Neurodivergentes enfrentam desafios na preparação para o Enem
Mesmo com avanços na questão de acessibilidade, estudantes com TDAH e dislexia relatam dificuldades para manter foco e lidar com o formato extenso da prova
Com a aproximação do Exame Nacional do Ensino Médio (Enem), nos dias 9 e 16 de novembro, estudantes de todo o País intensificam os estudos. Entre eles, há um grupo que enfrenta obstáculos adicionais: os neurodivergentes, como pessoas com Transtorno de Déficit de Atenção e Hiperatividade (TDAH) e dislexia.
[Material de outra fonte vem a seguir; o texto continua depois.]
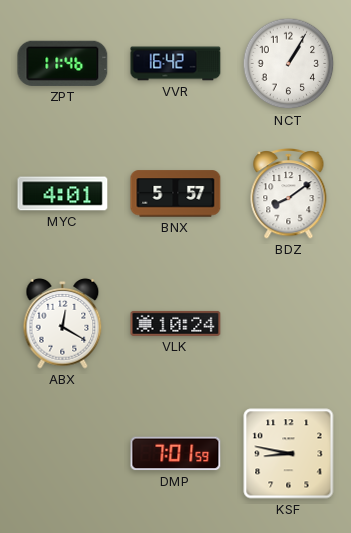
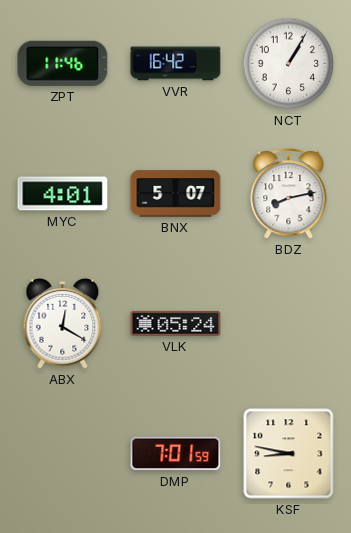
BNX: 5:57 -> 5:07
BDZ: 8:09 -> 8:13
VLK: 10:24 -> 05:24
Apesar dos avanços nas políticas de acessibilidade do Instituto Nacional de Estudos e Pesquisas Educacionais Anísio Teixeira (Inep), órgão responsável pela aplicação do Enem, especialistas apontam que ainda há um longo caminho para que o exame seja plenamente inclusivo.
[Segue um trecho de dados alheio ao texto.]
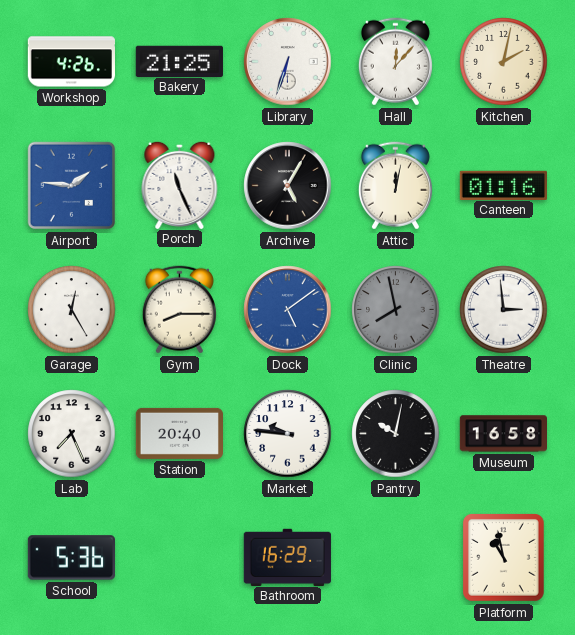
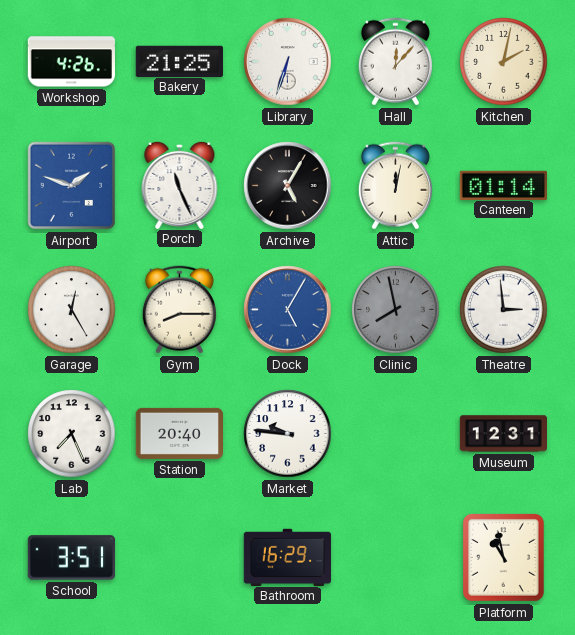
Airport: 1:46 -> 1:48
Canteen: 01:16 -> 01:14
Dock: 5:09 -> 5:05
Pantry: 10:02 -> none
Museum: 16:58 -> 12:31
School: 5:36 -> 3:51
Diagnosticado há cerca de dois anos com TDAH, o estudante Bernardo Salgado de Oliveira, de 24 anos, relata que sempre teve facilidade para aprender, mas enfrentava grandes dificuldades em manter a atenção. “Na escola, eu era um ótimo aluno, mas há pouco tempo eu percebi que os métodos de estudo dos outros não davam certo pra mim. Eu ficava muito atrás em relação aos meus colegas, mesmo tendo sido um bom aluno no colégio”, conta.
Bernardo só buscou um diagnóstico após perceber o impacto da desatenção na rotina de preparação para o Enem. “Eu tenho picos de energia muito grandes e vales de energia muito baixos. Estudar sempre foi muito sacrificante porque eu não conseguia me manter focado. Só percebia que estava disperso depois de meia hora”, afirma.
Para ele, o processo de solicitação de tempo adicional junto ao Inep foi tranquilo, mas ainda há lacunas na preparação pré-prova. “Acho que falta mais orientação sobre como lidar com a neurodiversidade. O Inep poderia investir em campanhas e cartilhas com técnicas de estudo e manejo da atenção. Não é só sobre medicação, mas sobre comportamento e estratégias”, defende.
A estudante Ana Francisca Viana Rodrigues, de 18 anos, enfrentou o Enem como neurodivergente e avaliou positivamente as medidas de acessibilidade. Diagnosticada com TDAH e acompanhada por um neurologista, ela afirma que o atendimento especializado atendeu às suas necessidades. “Eu tive direito ao tempo adicional e a ficar em uma sala sozinha, separada. Isso fez muita diferença, porque em 2023, quando fiz a prova com outras pessoas, fiquei muito nervosa. No ano seguinte, foi tranquilo”, conta.
Ana destaca, no entanto, que ainda há falhas na comunicação entre o Inep e os participantes. “Em 2025, o edital dizia que quem já teve o atendimento aprovado não precisava enviar novo laudo, mas não deixava claro se haveria nova avaliação. Fiquei semanas sem resposta, ligava para o Inep e ninguém sabia me dizer nada. Só consegui a confirmação depois de muito insistir no site do MEC”, relata.
“Esses estudantes têm dificuldade em montar um cronograma, seguir instruções longas e manter informações ativas na mente. Isso afeta a leitura, a compreensão e a execução das tarefas. A carga de conteúdo do Enem, que é muito extensa, acaba se tornando um obstáculo ainda maior”, explica.
No caso da dislexia, Fernanda aponta que a leitura e a escrita mais lentas demandam tempo extra e tornam a interpretação mais cansativa. “O disléxico gasta mais energia com leitura e escrita, e tem mais dificuldade de revisar seus textos e identificar erros. Isso afeta diretamente o desempenho na redação, por exemplo”, diz.
A especialista também defende adaptações mais profundas no formato da prova. “Provas frente e verso, com letras pequenas e pouco espaçamento, não são ideais. Na escola, pedimos fontes ampliadas e espaçamento maior entre linhas. No Enem, isso poderia ser uma realidade futura”, afirma.